さて、開催地はスペインバルセロナ空港から西へ30分程度車で移動した海岸辺りの小さな町であった。弁膜症外科治療で有名なカーペンター教授、ヤクー教授、ホセ教授、ロス教授、デユラン教授らが心臓に植え込まれる生体弁に関する学会を1997年当地で開催されたことが縁であった。それから22年を経過して、弁膜症の診断治療が大きく進歩した経緯が報告され、さらには2039年即ち20年後の弁膜症治療の方向性も示された。
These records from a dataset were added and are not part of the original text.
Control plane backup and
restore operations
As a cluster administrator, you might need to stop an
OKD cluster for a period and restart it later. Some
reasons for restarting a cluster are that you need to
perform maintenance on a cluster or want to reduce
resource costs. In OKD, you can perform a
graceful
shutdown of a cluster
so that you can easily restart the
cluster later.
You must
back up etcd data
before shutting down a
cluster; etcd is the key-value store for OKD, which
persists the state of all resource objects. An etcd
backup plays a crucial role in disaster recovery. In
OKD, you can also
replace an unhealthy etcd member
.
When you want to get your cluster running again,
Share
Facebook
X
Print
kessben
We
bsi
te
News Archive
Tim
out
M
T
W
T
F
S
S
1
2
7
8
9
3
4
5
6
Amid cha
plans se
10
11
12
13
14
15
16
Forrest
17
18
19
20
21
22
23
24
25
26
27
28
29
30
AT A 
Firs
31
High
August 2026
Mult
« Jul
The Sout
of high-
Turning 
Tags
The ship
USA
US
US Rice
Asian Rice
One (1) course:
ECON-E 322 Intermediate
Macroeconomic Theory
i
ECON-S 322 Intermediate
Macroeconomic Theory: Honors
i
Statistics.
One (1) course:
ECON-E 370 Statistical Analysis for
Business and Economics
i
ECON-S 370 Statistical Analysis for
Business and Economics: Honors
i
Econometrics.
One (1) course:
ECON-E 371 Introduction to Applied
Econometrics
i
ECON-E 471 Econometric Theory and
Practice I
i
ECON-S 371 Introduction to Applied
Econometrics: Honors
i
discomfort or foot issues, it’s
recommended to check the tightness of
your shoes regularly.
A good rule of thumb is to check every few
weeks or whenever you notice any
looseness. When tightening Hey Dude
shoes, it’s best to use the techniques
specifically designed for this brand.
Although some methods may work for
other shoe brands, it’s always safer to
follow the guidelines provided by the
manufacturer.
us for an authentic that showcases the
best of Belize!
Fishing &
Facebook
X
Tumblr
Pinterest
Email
世界の先進国では低侵襲の小切開手術、カテーテル治療による先端技術が目白押しであるが、一方後進国では感染症による弁膜症、特にリウマチ性弁膜症の広がりが依然として続いている。こうした世界の弁膜症疾患の診断治療にチームとしての取り組みが会長のタッケンバーグ女史より紹介された。
高齢化社会となった日本では高齢者弁膜症の診断治療が大きな課題である。弁膜症患者さんの日常生活の快適さと生命予後を改善できる治療法とそのタイミングに関して研究を重ねてゆきたいと考えている。